Die Renaissance des Mythos

Das Reich der Zahlen ist unendlich und wirft unendlich viele Fragen auf

Wenn heute das menschliche Genom entschlüsselt wurde, bedeutet das nicht die Entzauberung des Menschen oder der Gemeinschaft. Im Gegenteil: „Wiederverzauberung“ ist gefragt. Denn einerseits ist spannend, was Wissenschaft leistet, andererseits wird immer klarer, daß ihre Erkenntnisfähigkeit beschränkt ist, daß sie das Urphänomen Existenz nicht begreift.

Lassen wir uns also ergreifen. Sehen wir etwas hinter und in den Dingen, im Schilfrohr die verwandelte Syrinx, im Lorbeerbaum Daphne. Lassen wir Mythen und Märchen leben. Und machen wir nicht bei den Dingen halt, sondern beziehen auch so abstrakte Gebilde wie Zahlen mit ein. Dann sind wir am 10.04.2001 richtig im Haus des Buches: 1 Referent auf einem Stuhl und 70 Zuhörer auf 70 Stühlen.

Schade, daß der Sprachwissenschaftler und Mathematiker Georg Schuppener (ein Mann mit 2 Doktortiteln, 1 + 1 = 2) gleich mit der „1“ anfängt und so die faszinierende „Geschichte der 0“ ausläßt, die aber läßt sich mittlerweile in Büchern nachlesen, und in diesem Vortrag geht es eben, sagen wir mal, nicht um nichts, sondern um etwas: um zählende und erzählende Zahlen.

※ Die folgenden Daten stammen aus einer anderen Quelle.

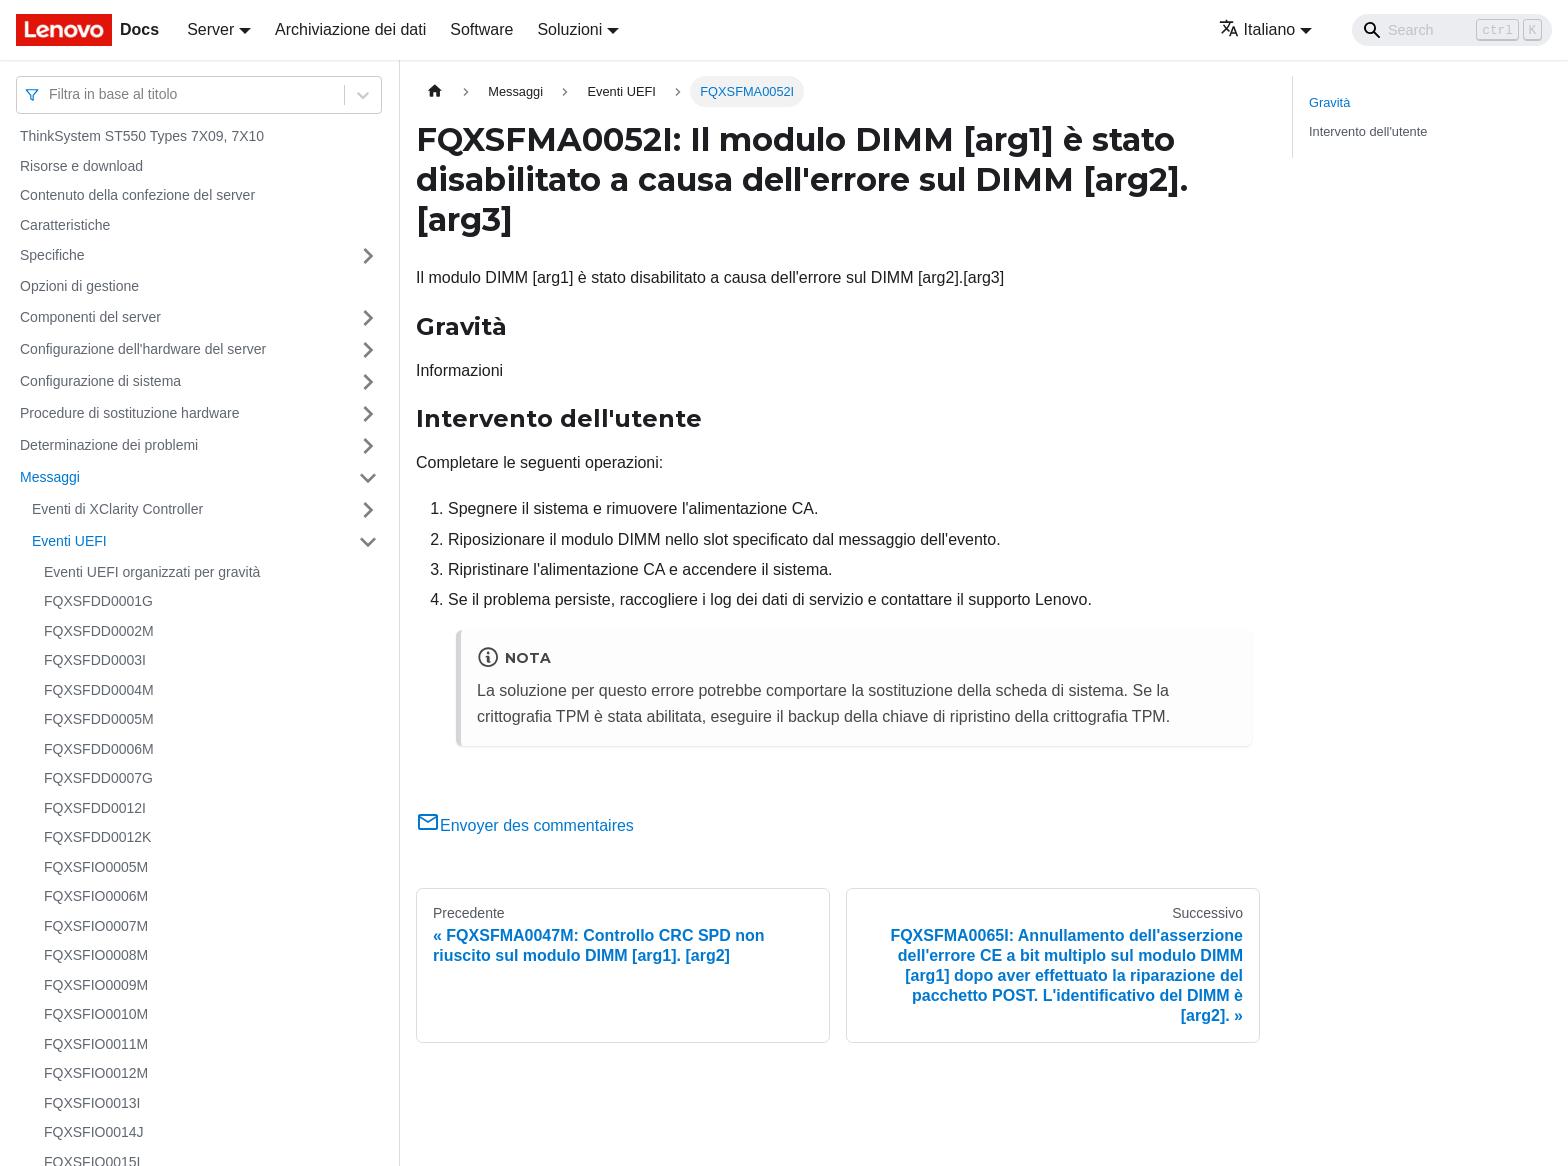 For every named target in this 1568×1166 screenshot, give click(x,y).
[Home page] (435, 91)
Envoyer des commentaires (525, 825)
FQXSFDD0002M (99, 631)
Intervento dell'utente (1368, 131)
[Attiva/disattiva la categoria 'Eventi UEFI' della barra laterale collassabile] (368, 542)
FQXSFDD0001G (98, 601)
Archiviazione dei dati (350, 29)
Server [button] (210, 29)
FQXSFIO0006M (96, 896)
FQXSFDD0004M (99, 690)
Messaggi (50, 477)
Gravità (1329, 102)
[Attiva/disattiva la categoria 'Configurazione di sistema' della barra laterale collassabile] (368, 382)
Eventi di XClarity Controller (117, 509)
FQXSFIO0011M (96, 1044)
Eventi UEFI (69, 541)
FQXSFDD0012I (95, 808)
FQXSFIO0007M (96, 926)
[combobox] (51, 94)
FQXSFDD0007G (98, 778)
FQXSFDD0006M (99, 749)
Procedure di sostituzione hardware (129, 413)
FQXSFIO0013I (92, 1103)
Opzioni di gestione (79, 286)
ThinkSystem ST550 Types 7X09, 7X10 (142, 136)
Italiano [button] (1257, 29)
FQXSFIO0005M (96, 867)
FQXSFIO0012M (96, 1073)
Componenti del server (90, 317)
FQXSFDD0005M (99, 719)
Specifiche (52, 255)
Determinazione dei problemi (109, 445)
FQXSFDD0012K (97, 837)
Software (481, 29)
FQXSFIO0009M (96, 985)
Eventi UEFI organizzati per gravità (152, 572)
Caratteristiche (65, 225)
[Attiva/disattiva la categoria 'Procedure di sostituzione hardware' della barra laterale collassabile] (368, 414)
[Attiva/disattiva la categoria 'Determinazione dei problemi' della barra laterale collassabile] (368, 446)
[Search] (1452, 30)
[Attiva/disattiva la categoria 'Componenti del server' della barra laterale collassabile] (368, 318)
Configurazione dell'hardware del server (143, 349)
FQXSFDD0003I (95, 660)
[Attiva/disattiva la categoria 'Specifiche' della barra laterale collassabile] (368, 256)
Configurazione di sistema (100, 381)
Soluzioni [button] (569, 29)
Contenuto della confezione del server (137, 195)
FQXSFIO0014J (94, 1132)
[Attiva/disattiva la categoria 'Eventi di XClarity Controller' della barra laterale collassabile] (368, 510)
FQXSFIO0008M (96, 955)
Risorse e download (81, 166)
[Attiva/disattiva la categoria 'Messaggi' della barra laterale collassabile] (368, 478)
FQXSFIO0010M (96, 1014)
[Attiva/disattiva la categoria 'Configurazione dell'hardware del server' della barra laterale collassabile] (368, 350)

Konkret um die Zahlen 1 bis 13. Denn man kann zwar „allen Zahlen, die vorkommen, einen Symbolwert zuordnen“, doch mehr als 13 kann man in einem fast einstündigen Vortrag beileibe nicht abhandeln. Ob das Unglück bringt? Ein Blick auf den Kalender beruhigt mich: keine Sorge, es ist Mittwoch. Und warum hat die 13 diesen Beigeschmack? Etwa, weil sie eine Primzahl ist und die 12 übertritt, das harmonische vollständige Dutzend? Und warum heißt die zwölf nicht zweizehn? Was hat die närrische 11 in der Faschingszeit zu suchen? Warum hat die 10 so wenig Gewicht in den Mythen und Märchen und wird kaum ernstgenommen in der Interpretation, obwohl wir uns die 10 Gebote an den 10 Fingern abzählen können? Was hat die potenzierte 3, die den Germanen heilige, neunmalkluge, neunmalstarke 9 als Zahlwort vor den schönen Begriffen Walküren oder Werwölfen zu suchen? Warum ist die 8 wenig zu beachten? Und die 7 dafür um so mehr, der 7. Himmel lockt, die 7 Todsünden auch? Was schätzte die griechische Antike an der 6? Was hat es auf sich mit dem 5. Element, den 5 platonischen Körpern, der 4-Säfte-Lehre, den 4 Enden des Kreuzes? Wie ist die 3 die wichtigste Kulturzahl geworden, die 2 ein Zwitterwesen und die 1 eine Gottheit? Was zählt?

Gut, daß all diese Fragen sich stellen nach der Aufzählung der Symbolwerte der Zahlen durch den Referenten. Jede Religion, jeder Mythos, jedes Märchen, jeder Mensch erfindet dann seine eigene Antwort. Und gut auch, daß es zwischen zwei Zahlen, egal wie eng sie aneinander stehen, immer noch unendlich viele andere gibt.